▶ **EXERCISE**
For the material below, output exactly the span from the line with "カーライフを楽しむ全ての人に クルマ情報マガジン" to the line with "車選びドットコム（連携サービス）", including both, and nothing besides.

▶ **DATASET RECORDS**
+--
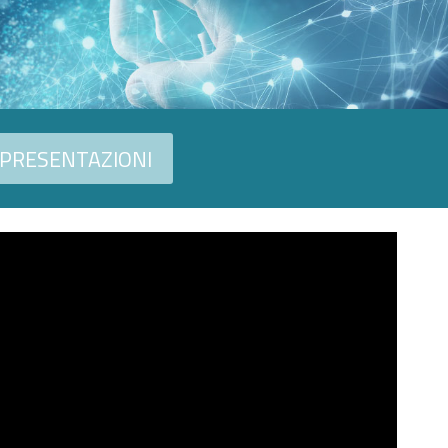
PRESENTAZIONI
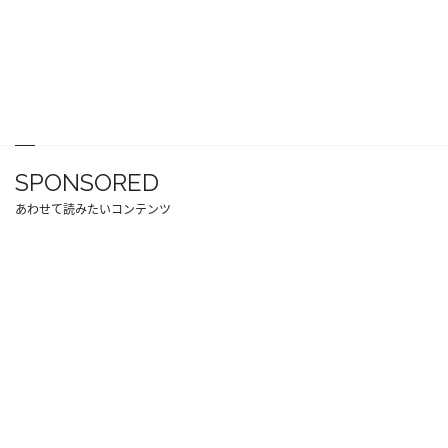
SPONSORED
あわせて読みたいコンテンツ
+--
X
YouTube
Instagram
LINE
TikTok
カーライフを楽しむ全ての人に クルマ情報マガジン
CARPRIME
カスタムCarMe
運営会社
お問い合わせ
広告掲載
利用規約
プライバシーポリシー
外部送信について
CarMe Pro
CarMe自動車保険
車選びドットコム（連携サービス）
+--
▶ **OUTPUT FOR THIS EXERCISE**
カーライフを楽しむ全ての人に クルマ情報マガジン
CARPRIME
カスタムCarMe
運営会社
お問い合わせ
広告掲載
利用規約
プライバシーポリシー
外部送信について
CarMe Pro
CarMe自動車保険
車選びドットコム（連携サービス）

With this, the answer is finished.